I am working on a simple architecture, LeNet, with the following architecture:
class Net(nn.Module):
def __init__(self):
super(Net, self).__init__()
self.conv1 = nn.Conv2d(1, 32, 3, 1)
self.conv2 = nn.Conv2d(32, 64, 3, 1)
self.dropout1 = nn.Dropout2d(0.25)
self.dropout2 = nn.Dropout2d(0.5)
self.flatten = nn.Flatten()
self.fc1 = nn.Linear(9216, 128)
self.fc2 = nn.Linear(128, 10)
def forward(self, x):
x = self.conv1(x)
x = F.relu(x)
x = self.conv2(x)
x = F.relu(x)
x = F.max_pool2d(x, 2)
x = self.dropout1(x)
x = self.flatten(x)
x = self.fc1(x)
x = F.relu(x)
x = self.dropout2(x)
x = self.fc2(x)
output = F.log_softmax(x, dim=1)
return output
I want to delete the last layer in the network, fc2. However, when I do so using the approach shown below I get a size mismatch!
model = Net().to(device)
new_model = nn.Sequential(*list(model.children())[:-1]).to(device)

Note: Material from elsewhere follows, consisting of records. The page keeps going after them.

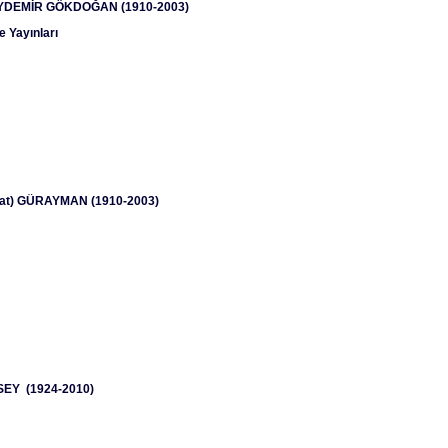
YDEMİR GÖKDOĞAN (1910-2003)
e Yayınları
ıfat) GÜRAYMAN (1910-2003)
EY (1924-2010)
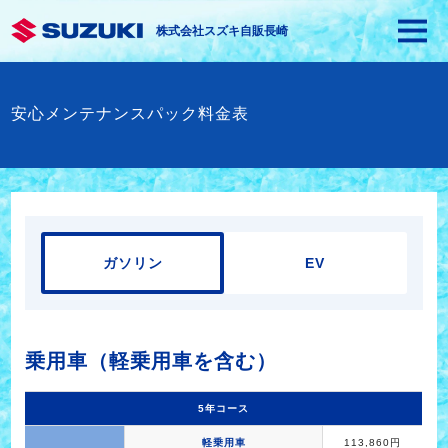
株式会社スズキ自販長崎
安心メンテナンスパック料金表
ガソリン
EV
乗用車（軽乗用車を含む）
5年コース
軽乗用車
113,860円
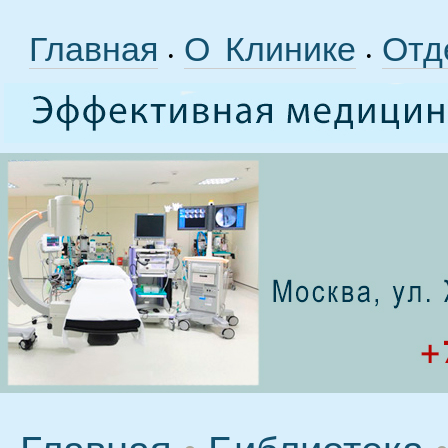
Главная
О Клинике
Отд
•
•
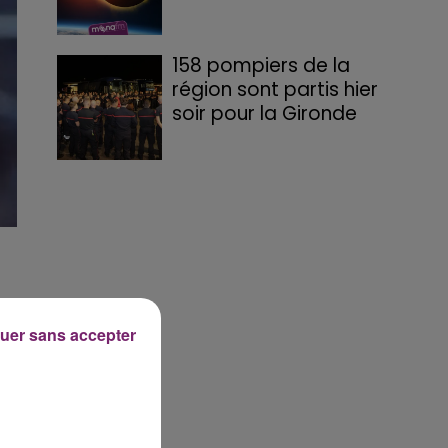
158 pompiers de la
région sont partis hier
soir pour la Gironde
s
uer sans accepter
r
ne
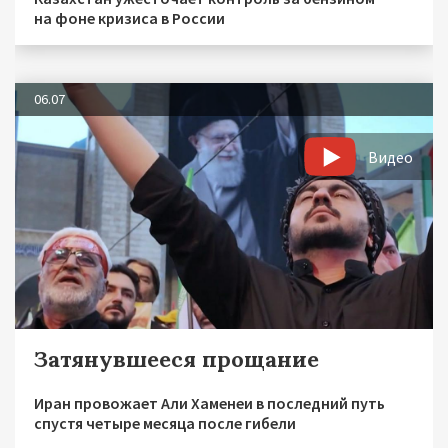
на фоне кризиса в России
06.07
Видео
Затянувшееся прощание
Иран провожает Али Хаменеи в последний путь
спустя четыре месяца после гибели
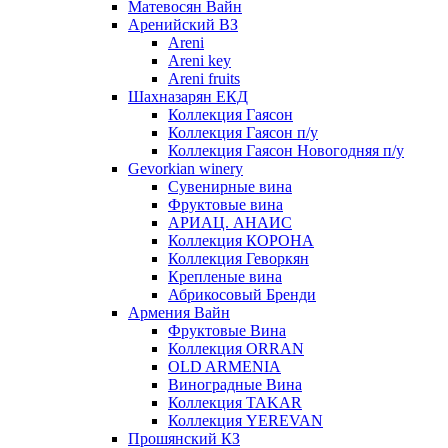
Матевосян Вайн
Аренийский ВЗ
Areni
Areni key
Areni fruits
Шахназарян ЕКД
Коллекция Гаясон
Коллекция Гаясон п/у
Коллекция Гаясон Новогодняя п/у
Gevorkian winery
Сувенирные вина
Фруктовые вина
АРИАЦ. АНАИС
Коллекция КОРОНА
Коллекция Геворкян
Крепленые вина
Абрикосовый Бренди
Армения Вайн
Фруктовые Вина
Коллекция ORRAN
OLD ARMENIA
Виноградные Вина
Коллекция TAKAR
Коллекция YEREVAN
Прошянский КЗ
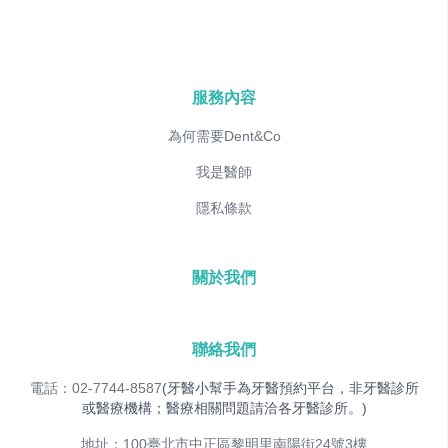
服務內容
為何需要Dent&Co
我是醫師
隱私條款
關於我們
聯絡我們
電話：02-7744-8587
(牙醫小幫手為牙醫預約平台，非牙醫診所
或醫療機構；醫療相關問題請洽各牙醫診所。)
地址：100臺北市中正區黎明里南陽街24號3樓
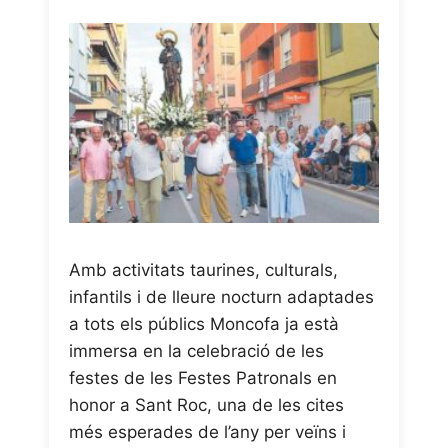
Amb activitats taurines, culturals,
infantils i de lleure nocturn adaptades
a tots els públics Moncofa ja està
immersa en la celebració de les
festes de les Festes Patronals en
honor a Sant Roc, una de les cites
més esperades de l’any per veïns i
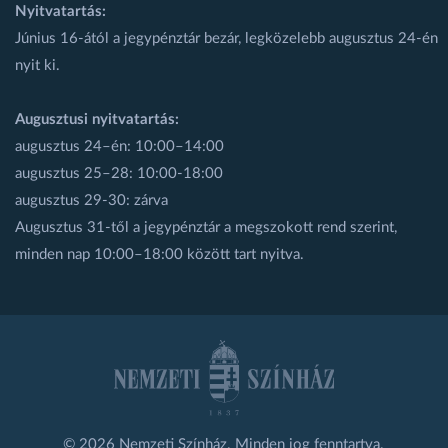
Nyitvatartás:
Június 16-ától a jegypénztár bezár, legközelebb augusztus 24-én
nyit ki.
Augusztusi nyitvatartás:
augusztus 24–én: 10:00–14:00
augusztus 25–28: 10:00-18:00
augusztus 29-30: zárva
Augusztus 31-től a jegypénztár a megszokott rend szerint,
minden nap 10:00–18:00 között tart nyitva.
© 2026 Nemzeti Színház. Minden jog fenntartva.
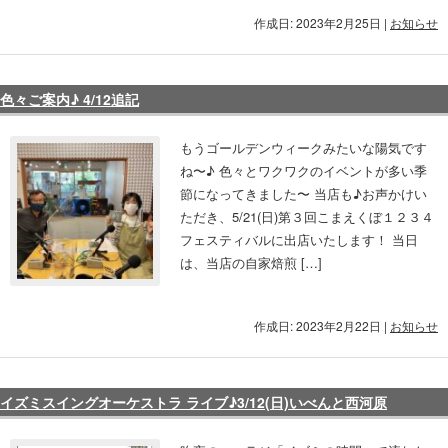
作成日: 2023年2月25日
|
お知らせ
色々ご案内♪ 4/12追記
もうゴールデンウィークみたいな陽気です
ね〜♪ 色々とワクワクのイベントが多い季
節になってきました〜 当店も♪お声かけい
ただき、5/21(日)第３回こまえくぼ１２３４
フェスティバルに出店いたします！ 当日
は、当店の自家焙煎 […]
作成日: 2023年2月22日
|
お知らせ
イズミスイングオーケストラ ライブ♪3/12(日)いべんと西河原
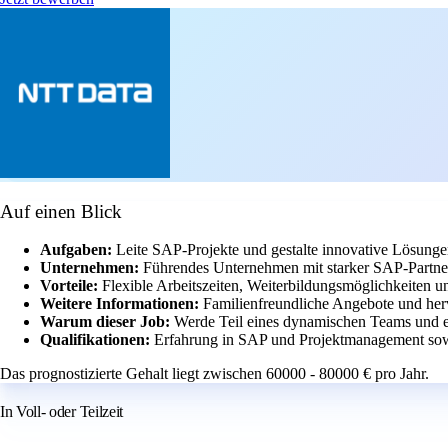
Auf einen Blick
Aufgaben:
Leite SAP-Projekte und gestalte innovative Lösung
Unternehmen:
Führendes Unternehmen mit starker SAP-Partners
Vorteile:
Flexible Arbeitszeiten, Weiterbildungsmöglichkeiten
Weitere Informationen:
Familienfreundliche Angebote und he
Warum dieser Job:
Werde Teil eines dynamischen Teams und e
Qualifikationen:
Erfahrung in SAP und Projektmanagement sow
Das prognostizierte Gehalt liegt zwischen 60000 - 80000 € pro Jahr.
In Voll- oder Teilzeit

data, label = next(iter(train_loader))
data, label = data.to(device), label.to(device)
output = new_model(data)
This is throwing the following error:
RuntimeError: size mismatch, m1: [32 x 36864], m2: [9216 x 128] at /pytorch/aten/src/THC/generic/THCTensorMathBlas.cu:290
How can I delete the last layer without getting this error?